Liu Yang, Maydeu-Olivares Alberto
a The University of North Carolina at Chapel Hill.
b Faculty of Psychology, University of Barcelona.
Multivariate Behav Res. 2014 Jul-Aug;49(4):354-71. doi: 10.1080/00273171.2014.910744.
When an item response theory model fails to fit adequately, the items for which the model provides a good fit and those for which it does not must be determined. To this end, we compare the performance of several fit statistics for item pairs with known asymptotic distributions under maximum likelihood estimation of the item parameters: (a) a mean and variance adjustment to bivariate Pearson's X(2), (b) a bivariate subtable analog to Reiser's (1996) overall goodness-of-fit test, (c) a z statistic for the bivariate residual cross product, and (d) Maydeu-Olivares and Joe's (2006) M2 statistic applied to bivariate subtables. The unadjusted Pearson's X(2) with heuristically determined degrees of freedom is also included in the comparison. For binary and ordinal data, our simulation results suggest that the z statistic has the best Type I error and power behavior among all the statistics under investigation when the observed information matrix is used in its computation. However, if one has to use the cross-product information, the mean and variance adjusted X(2) is recommended. We illustrate the use of pairwise fit statistics in 2 real-data examples and discuss possible extensions of the current research in various directions.
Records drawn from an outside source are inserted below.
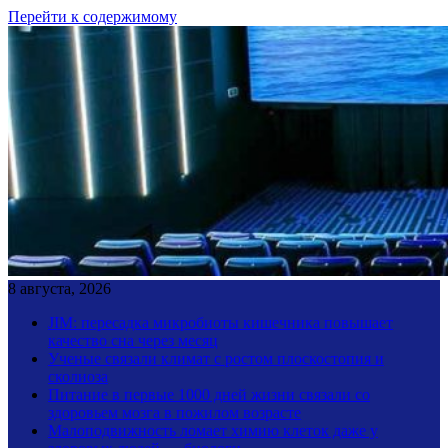
Перейти к содержимому
8 августа, 2026
JIM: пересадка микробиоты кишечника повышает
качество сна через месяц
Ученые связали климат с ростом плоскостопия и
сколиоза
Питание в первые 1000 дней жизни связали со
здоровьем мозга в пожилом возрасте
Малоподвижность ломает химию клеток даже у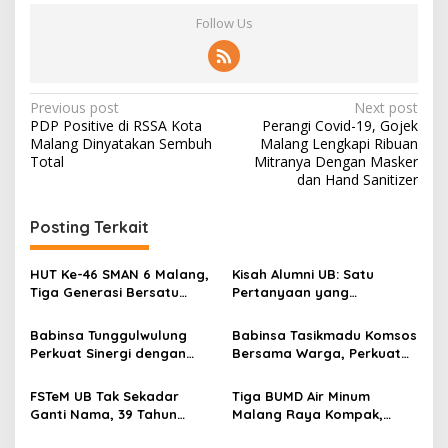
Follow Us
P
Previous post
Next post
PDP Positive di RSSA Kota
Perangi Covid-19, Gojek
o
Malang Dinyatakan Sembuh
Malang Lengkapi Ribuan
s
Total
Mitranya Dengan Masker
dan Hand Sanitizer
t
n
Posting Terkait
a
v
HUT Ke-46 SMAN 6 Malang,
Kisah Alumni UB: Satu
Tiga Generasi Bersatu
Pertanyaan yang
i
dalam Semangat
Menyelamatkan Nyawa
g
Kebersamaan, ini Kata
Babinsa Tunggulwulung
Babinsa Tasikmadu Komsos
Untari
Perkuat Sinergi dengan
Bersama Warga, Perkuat
a
Guru, Dorong Sekolah
Kedekatan dan
t
Aman dan Kondusif
Kondusivitas Wilayah
FSTeM UB Tak Sekadar
Tiga BUMD Air Minum
i
Ganti Nama, 39 Tahun
Malang Raya Kompak,
Mengakar Jadi Modal Jadi
Sinergi Tak Hanya Soal Air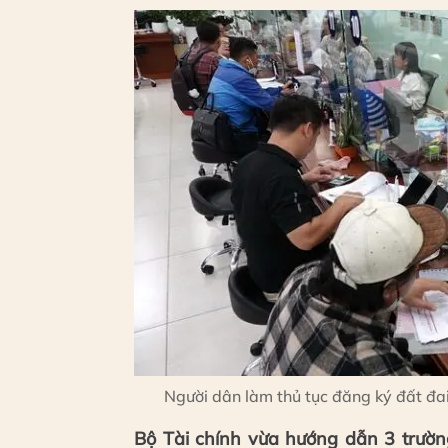
Người dân làm thủ tục đăng ký đất đai
Bộ Tài chính vừa hướng dẫn 3 trườn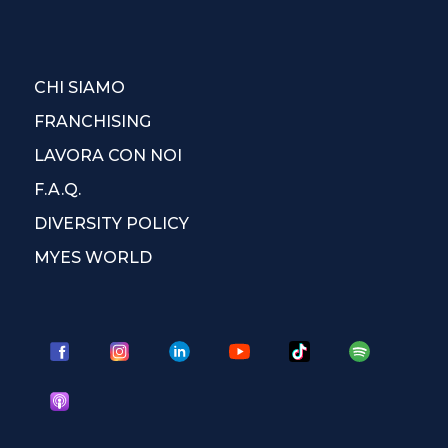
CHI SIAMO
FRANCHISING
LAVORA CON NOI
F.A.Q.
DIVERSITY POLICY
MYES WORLD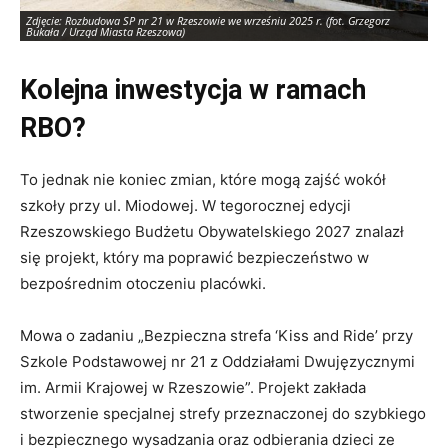
Zdjęcie: Rozbudowa SP nr 21 w Rzeszowie we wrześniu 2025 r. (fot. Grzegorz
Zd
Bukała / Urząd Miasta Rzeszowa)
Bu
Kolejna inwestycja w ramach
RBO?
To jednak nie koniec zmian, które mogą zajść wokół
szkoły przy ul. Miodowej. W tegorocznej edycji
Rzeszowskiego Budżetu Obywatelskiego 2027 znalazł
się projekt, który ma poprawić bezpieczeństwo w
bezpośrednim otoczeniu placówki.
Mowa o zadaniu „Bezpieczna strefa ‘Kiss and Ride’ przy
Szkole Podstawowej nr 21 z Oddziałami Dwujęzycznymi
im. Armii Krajowej w Rzeszowie”. Projekt zakłada
stworzenie specjalnej strefy przeznaczonej do szybkiego
i bezpiecznego wysadzania oraz odbierania dzieci ze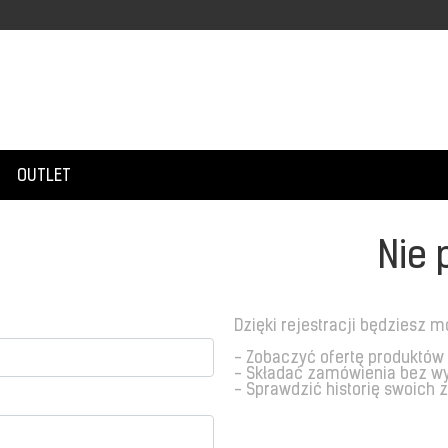
OUTLET
Nie 
Dzięki rejestracji będziesz m
- Zobaczyć ofertę produktów
- Składać zamówienia bez w
- Sprawdzić historię swoich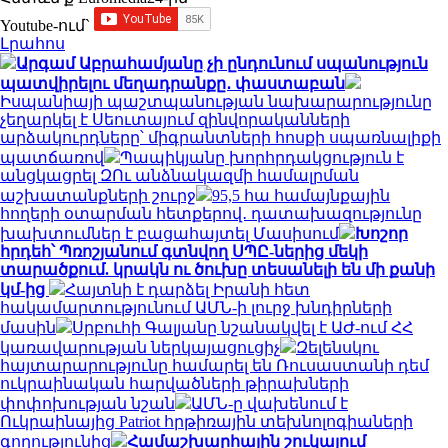
Youtube-ում`
Լրահոս
Արգամ Աբրահամյանը չի ընդունում սպանություն
պատվիրելու մեղադրանքը․ փաստաբան
Իսպանիայի պաշտպանության նախարարությունը
չեղարկել է Սեուտայում զինվորականների
արձակուրդները՝ միգրանտների հոսքի սպառնալիքի
պատճառով
Պապիկյանը խորհրդակցություն է
անցկացրել ԶՈւ անձնակազմի համալրման
աշխատանքների շուրջ
95,5 հա համայնքային
հողերի օտարման հետքերով․ դատախազությունը
խախտումներ է բացահայտել Մասիսում
Խոշոր
հրդեհ՝ Պռոշյանում գտնվող ՍՊԸ-ներից մեկի
տարածքում. կրակն ու ծուխը տեսանելի են մի քանի
կմ-ից
Հայտնի է դարձել Իրանի հետ
հակամարտությունում ԱՄՆ-ի լուրջ խնդիրների
մասին
Սրբուհի Գալյանը նշանակվել է ԱԺ-ում ՀՀ
կառավարության ներկայացուցիչ
Զելենսկու
հայտարարությունը համարել են Ռուսաստանի դեմ
ուկրաինական հարվածների թիրախների
փոփոխության նշան
ԱՄՆ-ը վախենում է
Ուկրաինայից Patriot հրթիռային տեխնոլոգիաների
գողությունից
Համաշխարհային շուկայում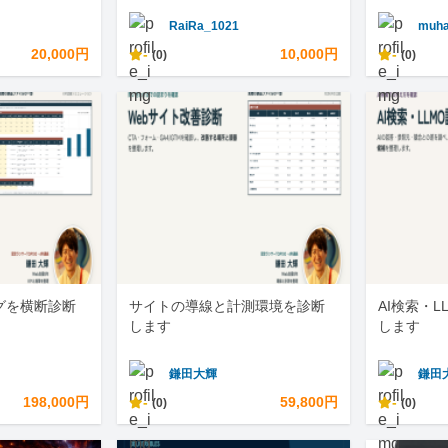
RaiRa_1021
muha
20,000円
-
10,000円
-
(0)
(0)
グを横断診断
サイトの導線と計測環境を診断
AI検索・
します
します
鎌田大輝
鎌田
198,000円
-
59,800円
-
(0)
(0)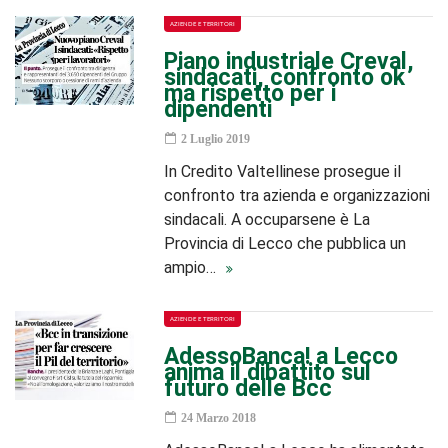
AZIENDE E TERRITORI
Piano industriale Creval,
sindacati, confronto ok
ma rispetto per i
dipendenti
2 Luglio 2019
In Credito Valtellinese prosegue il
confronto tra azienda e organizzazioni
sindacali. A occuparsene è La
Provincia di Lecco che pubblica un
ampio…
AZIENDE E TERRITORI
AdessoBanca! a Lecco
anima il dibattito sul
futuro delle Bcc
24 Marzo 2018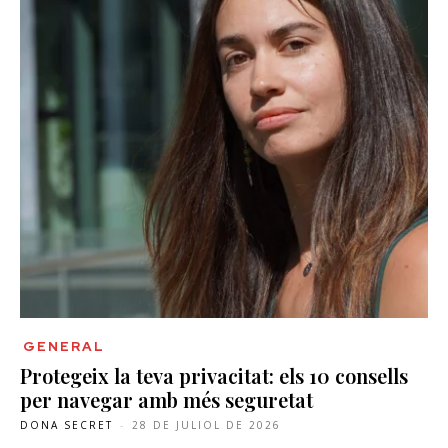
GENERAL
Protegeix la teva privacitat: els 10 consells
per navegar amb més seguretat
DONA SECRET
-
28 DE JULIOL DE 2026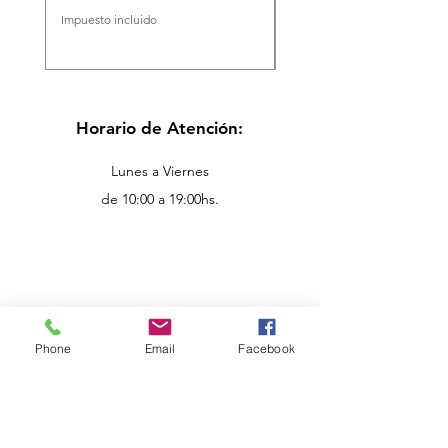
Impuesto incluido
Impuesto incluido
Horario de Atención:
Lunes a Viernes
de 10:00 a 19:00hs.
Phone
Email
Facebook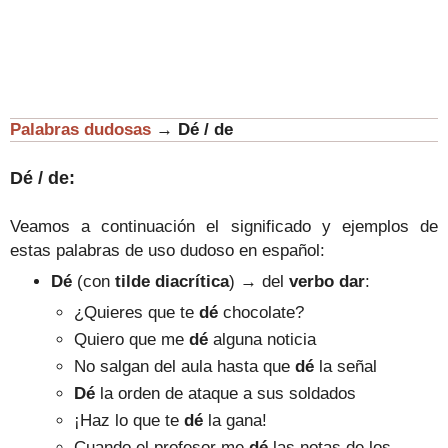
Palabras dudosas
→
Dé / de
Dé / de:
Veamos a continuación el significado y ejemplos de
estas palabras de uso dudoso en español:
Dé
(con
tilde diacrítica
) → del
verbo dar
:
¿Quieres que te
dé
chocolate?
Quiero que me
dé
alguna noticia
No salgan del aula hasta que
dé
la señal
Dé
la orden de ataque a sus soldados
¡Haz lo que te
dé
la gana!
Cuando el profesor me
d
é
las notas de los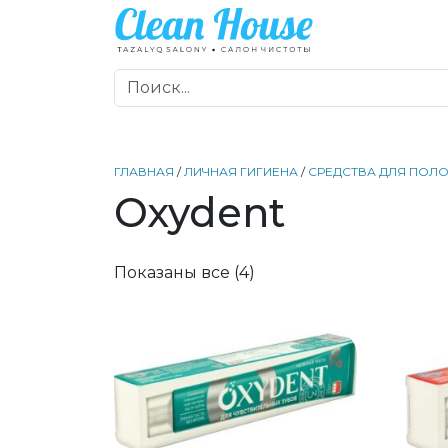
ГЛАВНАЯ
/
ЛИЧНАЯ ГИГИЕНА
/
СРЕДСТВА ДЛЯ ПОЛО
Oxydent
Показаны все (4)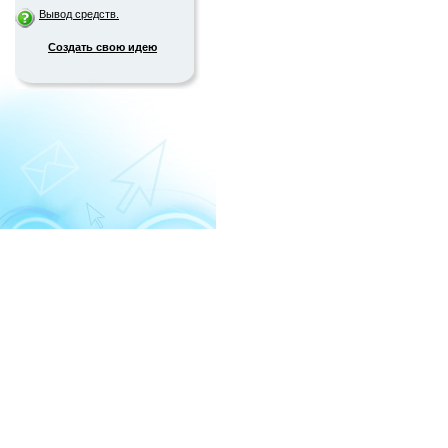
Вывод средств.
Создать свою идею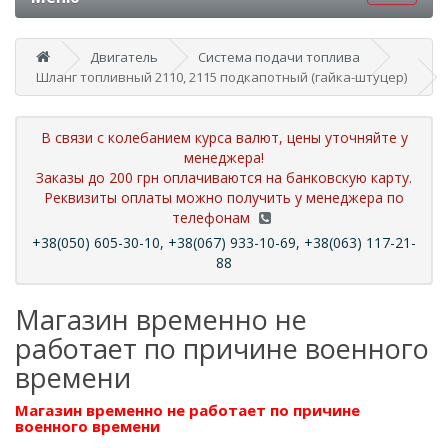
Двигатель
Система подачи топлива
Шланг топливный 2110, 2115 подкапотный (гайка-штуцер)
В связи с колебанием курса валют, цены уточняйте у
менеджера!
Заказы до 200 грн оплачиваются на банковскую карту.
Реквизиты оплаты можно получить у менеджера по
телефонам
+38(050) 605-30-10, +38(067) 933-10-69, +38(063) 117-21-
88
Магазин временно не
работает по причине военного
времени
Магазин временно не работает по причине
военного времени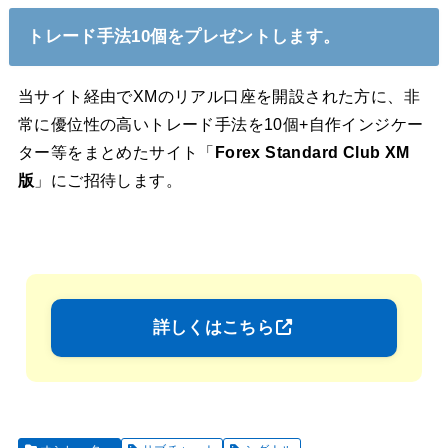
トレード手法10個をプレゼントします。
当サイト経由でXMのリアル口座を開設された方に、非
常に優位性の高いトレード手法を10個+自作インジケー
ター等をまとめたサイト「
Forex Standard Club XM
版
」にご招待します。
詳しくはこちら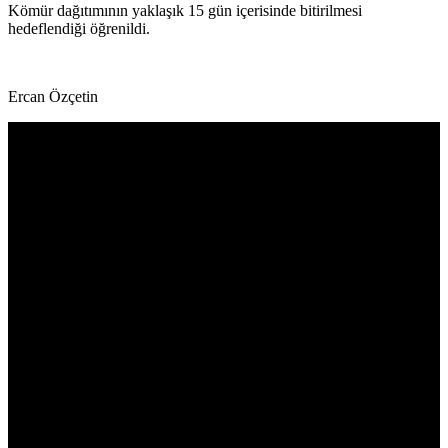
Kömür dağıtımının yaklaşık 15 gün içerisinde bitirilmesi
hedeflendiği öğrenildi.
Ercan Özçetin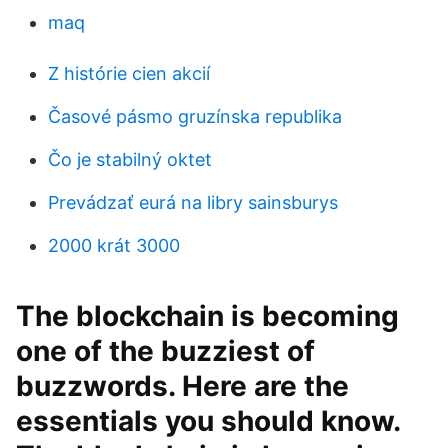
maq
Z histórie cien akcií
Časové pásmo gruzínska republika
Čo je stabilný oktet
Prevádzať eurá na libry sainsburys
2000 krát 3000
The blockchain is becoming
one of the buzziest of
buzzwords. Here are the
essentials you should know.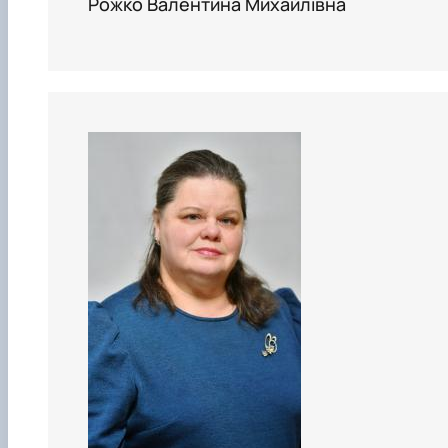
Рожко Валентина Михайлівна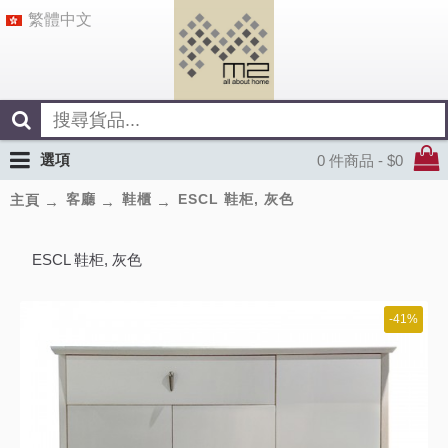
繁體中文
選項
0 件商品 - $0
客廳
鞋櫃
ESCL 鞋柜, 灰色
主頁
ESCL 鞋柜, 灰色
-41%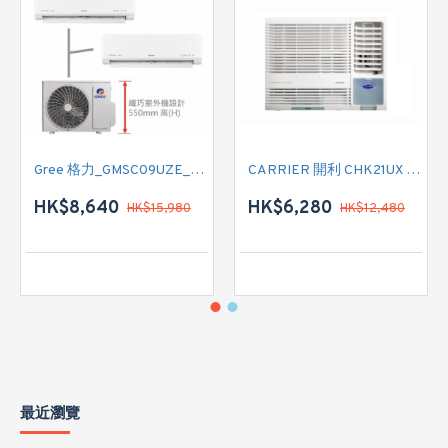
Gree 格力_GMSC09UZE_GMSC12UZE_GMSC18UZC_R32 掛牆變頻式1拖2分體冷氣機 (淨冷型)
CARRIER 開利 CHK21UX 二匹半 變頻淨冷窗口式冷氣機 (附遙控)
HK$8,640
HK$6,280
HK$15,980
HK$12,480
最近瀏覽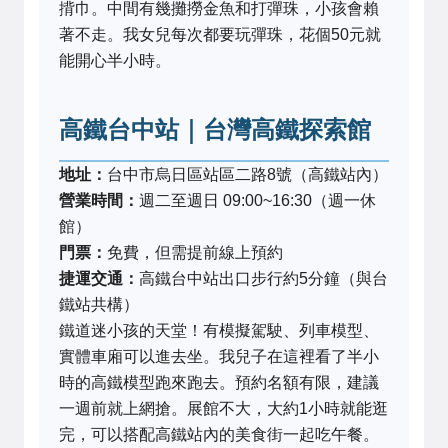
揹巾。中間有幾攤撈金魚和打彈珠，小孩會賴
著不走。我女兒每次都要玩彈珠，花個50元就
能開心半小時。
高鐵台中站｜台灣高鐵探索館
地址：
台中市烏日區站區二路8號（高鐵站內）
營業時間：
週二至週日 09:00~16:30（週一休
館）
門票：
免費，但需提前線上預約
捷運交通：
高鐵台中站出口步行約5分鐘（與台
鐵站共構）
鐵道迷小孩的天堂！有模擬駕駛、列車模型、
實體車廂可以進去坐。我兒子在這裡看了半小
時的高鐵模型跑來跑去。預約名額有限，建議
一週前就上網搶。展館不大，大約1小時就能逛
完，可以搭配高鐵站內的美食街一起吃午餐。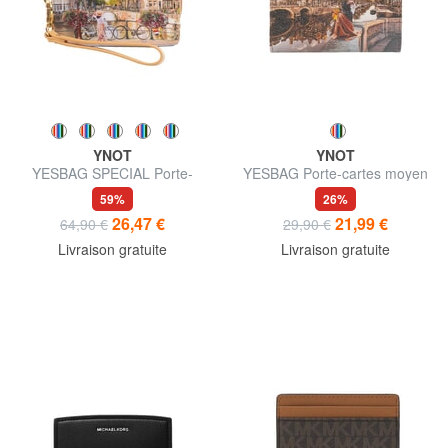
YNOT
YNOT
YESBAG SPECIAL Porte-
YESBAG Porte-cartes moyen
cartes à double fermeture
avec poche à monnaie
59%
26%
éclair
26,47 €
21,99 €
64,90 €
29,90 €
Livraison gratuite
Livraison gratuite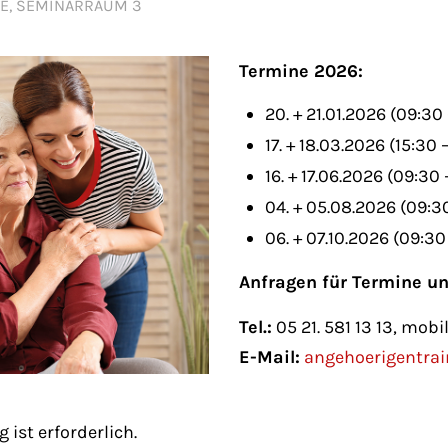
Fri 8:00am - 5:00pm
TTE, SEMINARRAUM 3
1)
Termine 2026:
20. + 21.01.2026 (09:30 
17. + 18.03.2026 (15:30 
16. + 17.06.2026 (09:30 
04. + 05.08.2026 (09:30
06. + 07.10.2026 (09:30
Anfragen für Termine u
Tel.:
05 21. 581 13 13, mobil
E-Mail:
angehoerigentrai
ist erforderlich.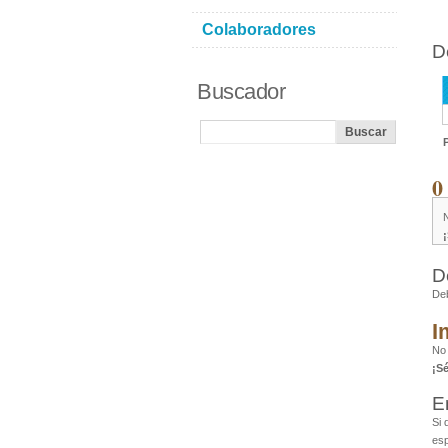
Colaboradores
D
Buscador
0
D
De
I
No
¡S
E
Si 
esp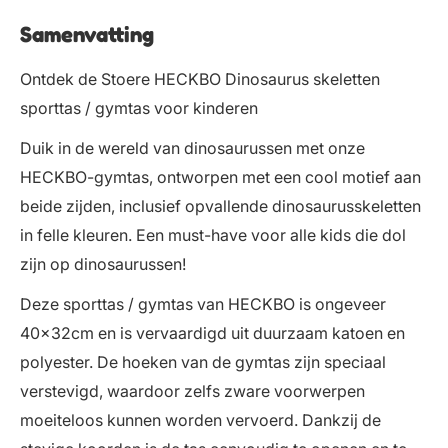
Samenvatting
Ontdek de Stoere HECKBO Dinosaurus skeletten
sporttas / gymtas voor kinderen
Duik in de wereld van dinosaurussen met onze
HECKBO-gymtas, ontworpen met een cool motief aan
beide zijden, inclusief opvallende dinosaurusskeletten
in felle kleuren. Een must-have voor alle kids die dol
zijn op dinosaurussen!
Deze sporttas / gymtas van HECKBO is ongeveer
40x32cm en is vervaardigd uit duurzaam katoen en
polyester. De hoeken van de gymtas zijn speciaal
verstevigd, waardoor zelfs zware voorwerpen
moeiteloos kunnen worden vervoerd. Dankzij de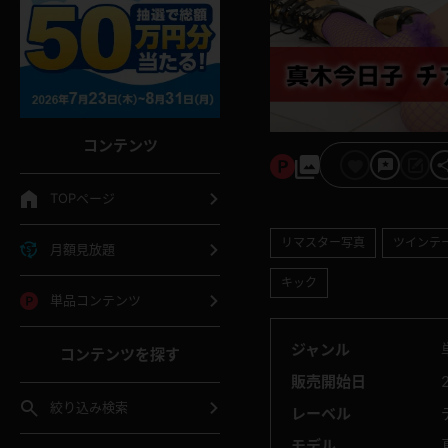
コンテンツ
TOPページ
リマスター写真
ツインテ
月額見放題
キック
単品コンテンツ
ジャンル
コンテンツを探す
販売開始日
絞り込み検索
レーベル
モデル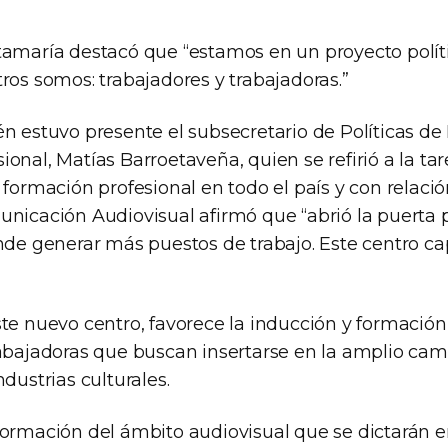
tamaría destacó que “estamos en un proyecto polít
ros somos: trabajadores y trabajadoras.”
én estuvo presente el subsecretario de Políticas d
ional, Matías Barroetaveña, quien se refirió a la t
 formación profesional en todo el país y con relació
unicación Audiovisual afirmó que “abrió la puerta p
ende generar más puestos de trabajo. Este centro ca
te nuevo centro, favorece la inducción y formación
rabajadoras que buscan insertarse en la amplio ca
ndustrias culturales.
formación del ámbito audiovisual que se dictarán e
当项目反应理论模型拟合不充分时,必须确定模型拟合良好的项目和拟合不佳的项目。为此,我们在项目参数的最大似然估计下,比较了几种拟合统计量对具有已知渐近分布的项目对的性能:(a) 对双变量皮尔逊卡方的均值和方差调整;(b) 与赖泽尔(1996年)总体拟合优度检验类似的双变量子表检验;(c) 双变量残差交叉乘积的z统计量;(d) 应用于双变量子表的梅德乌-奥利瓦雷斯和乔(2006年)的M2统计量。比较中还包括具有启发式确定自由度的未调整皮尔逊卡方。对于二元和有序数据,我们的模拟结果表明,当在计算中使用观测信息矩阵时,z统计量在所有研究的统计量中具有最佳的I型错误和检验功效表现。然而,如果必须使用交叉乘积信息,建议使用均值和方差调整后的卡方。我们在两个实际数据示例中说明了成对拟合统计量的使用,并讨论了当前研究在各个方向上可能的扩展。